Probabilmente nella oramai lunga carriera di Cat Power rimane un punto fermo terapeutico rilasciare a frequenza irregolare le proprie versioni di canzoni di altri, probabilmente si tratta di fasi in cui il carico musicale, certo di ascolti e ascolti di cose che ti colpiscono per affinità o per l’incommensurabile astrazione del bello, diventa un bagaglio interiore talmente incandescente che deve venire a patti con la sua catarsi in qualcosa di meglio definito, e sicuramente questo mettersi in gioco con idee e creazioni altrui è il miglior modo per la Marshall per riprendere il filo col rapporto con la musica ed in sintesi con sè stessa.
Sembra quindi teneramente evidente come si senta il bisogno esplicito di dover immagazzinare il fascino di questa linfa musicale che si trova nell’aria, come lei ama definire, per riuscire ad entrare di necessità a contatto con questo universo di emozioni sonore, da catturare perchè presenti dentro e fuori il corpo di questa 50enne, in perenne fragile equilibrio emotivo, che concentra ancora una volta in un album di covers tutto il suo mondo a variabile intensità , riuscendo a trovare un luogo sicuro dove far convivere, ancora una volta in modo assolutamente convincente, gusto, coraggio e sincerità di esecuzione.
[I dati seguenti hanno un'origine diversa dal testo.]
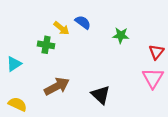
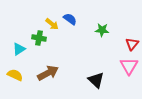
cyan triangle: (14, 64) -> (19, 49), moved
black triangle: (101, 95) -> (96, 80), moved
yellow semicircle: (18, 104) -> (15, 75), moved

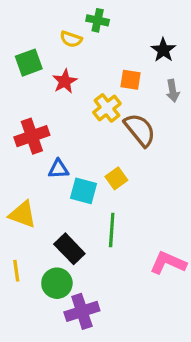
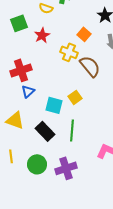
orange square: (130, 80) -> (84, 34), turned 32
yellow cross: (107, 108) -> (69, 52), turned -30
blue triangle: (58, 169) -> (28, 91), moved, turned -40
black rectangle: (69, 249) -> (45, 131), moved
purple cross: (82, 311) -> (66, 168), moved

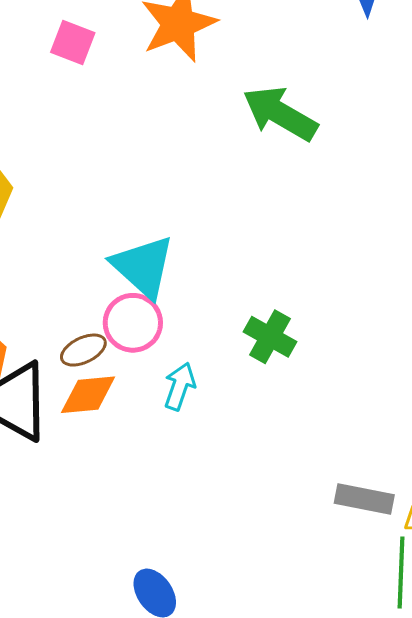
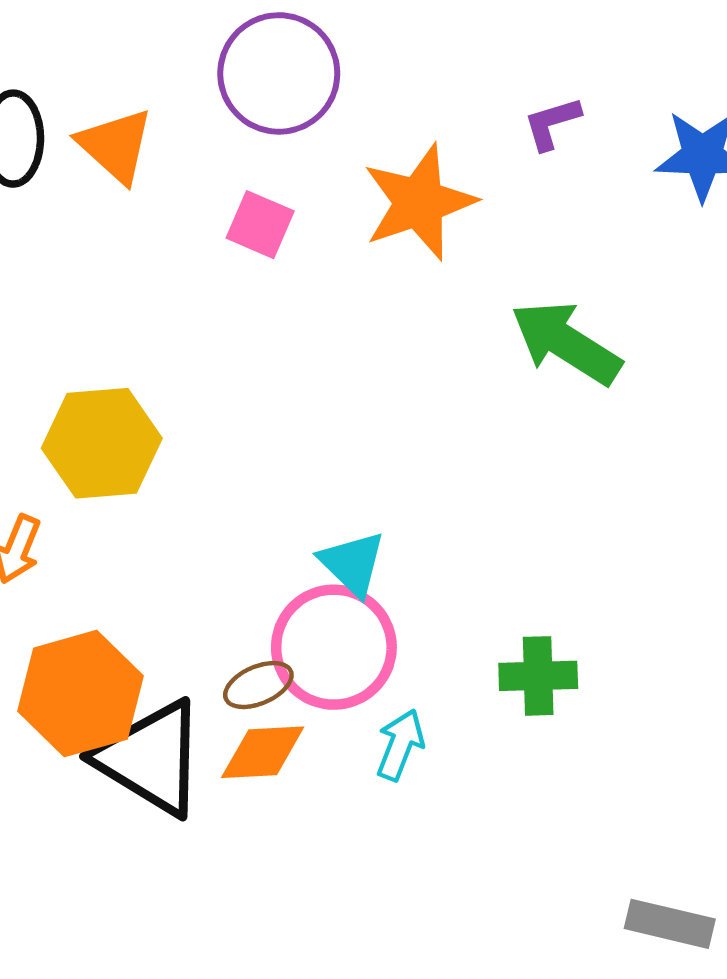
cyan triangle: (143, 266) -> (352, 563), size x0.7
pink circle: (133, 323) -> (334, 647), size x1.4
green cross: (270, 337) -> (538, 676), turned -33

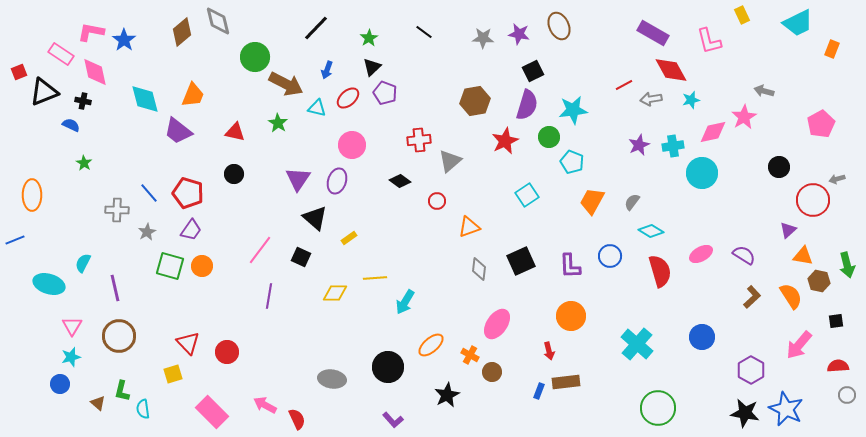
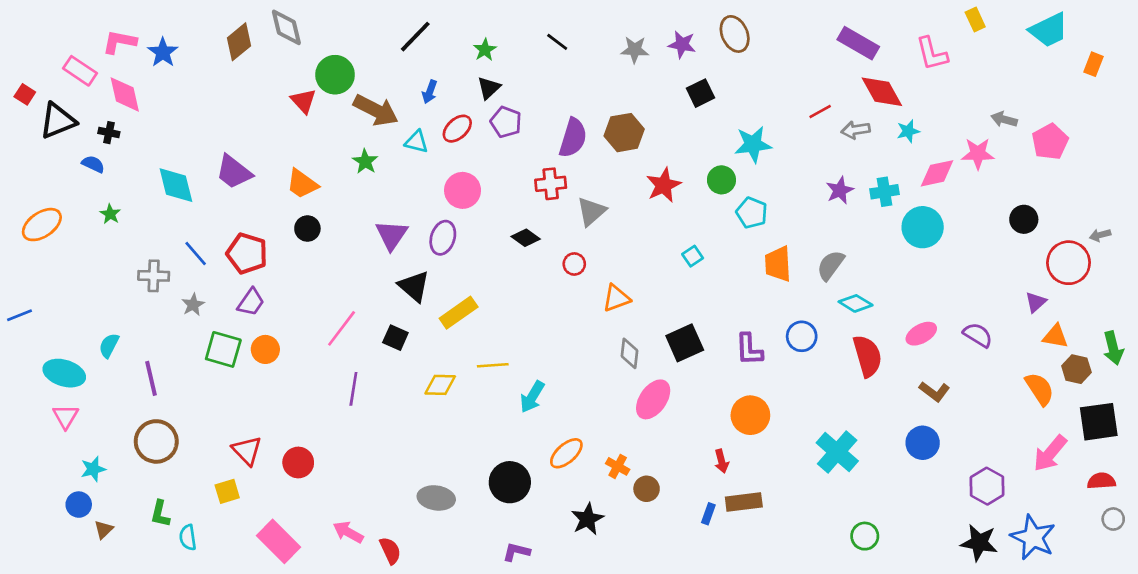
red square: (19, 72) -> (25, 94), turned -35
orange trapezoid: (193, 95) -> (302, 184), moved, turned 104
cyan diamond: (145, 99) -> (176, 185), moved
purple semicircle: (527, 105) -> (573, 138), moved
pink star: (744, 117) -> (978, 154), turned 30
pink pentagon: (821, 124) -> (1050, 142), moved
red triangle: (235, 132) -> (303, 101), moved, turned 35
orange ellipse: (32, 195) -> (42, 225), moved, turned 56
cyan square: (527, 195) -> (693, 256), size x0.7
orange trapezoid: (592, 201) -> (778, 264), turned -32
gray semicircle: (632, 202) -> (831, 265), size x1.4
yellow rectangle: (349, 238) -> (459, 313), size x1.8
brown L-shape: (752, 297) -> (934, 392), moved, turned 80
black square: (836, 321) -> (1099, 422), size x2.0
pink ellipse: (497, 324) -> (653, 399), moved
pink triangle: (72, 326) -> (66, 416), moved
brown triangle: (98, 403) -> (104, 530), moved, turned 35
green circle: (658, 408) -> (865, 536), size x0.6
purple L-shape: (393, 420) -> (516, 552), turned 145

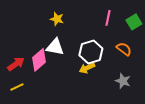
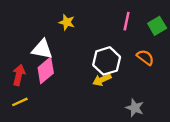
white triangle: (55, 47) -> (42, 49), moved
red arrow: (16, 64) -> (19, 75), turned -42
gray star: (123, 81) -> (135, 108), moved

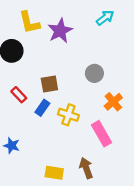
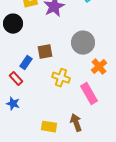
gray circle: (94, 73) -> (83, 43), size x1.5
red rectangle: (19, 95) -> (16, 79), moved
blue rectangle: (42, 108) -> (26, 63), moved

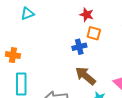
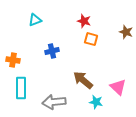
cyan triangle: (27, 14) -> (35, 20), moved
blue cross: (79, 47) -> (52, 51), moved

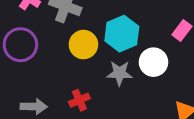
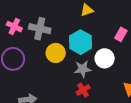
red cross: (79, 100) -> (83, 90), moved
Dentro “Covers” ci sono brani di autori cari a Chan da sempre, (Iggy Pop, Nick, Cave, The Replacement, Jasckson Brown ) con qualche sorpresa (Frank Ocean) e l’aggiunta di una cover di un suo pezzo “Hate” che nel disco diventa “Unhate”, in un processo che vede la band accompagnare la calda voce della Marshall al solito incorporandola dentro noti lidi che sanno molto di un’America soul rurale anni 70, con pochissime concessioni all’elettronica, ma concentrandosi sull’essenza dei pezzi, ognuno come un capitolo ben riuscito dentro un romanzo perimetrale, in questo meravigliosamente riuscendo a contribuire alla volonta di filtro personale della canzone da parte dell’artista di “The Greatest”, che alla fine di tale esperienza riflessiva di traduzione di queste composizioni produce un risultato che a posteriori non si distacca molto da quello che abbiamo sempre voluto e conosciuto del soggetto Cat Power, delle limpide ballate a volte minimali con qualche linea di piano a suggello (“Here comes a regular”), altre quasi gospel ninna nanna ( “Pair Of Brown Eyes”), in grado di creare quel clima a noi così caro dei momenti più veri della cantante di Atlanta, e che danno la dimostrazione precisa di come poi tutto si riconduca a un discorso di sensibilità , senza eccessi, un pizzico di metodo, ma molta, molta fiducia nell’ispirazione da studio, “io e la band e questo feeling che mi porto con me da un pò”.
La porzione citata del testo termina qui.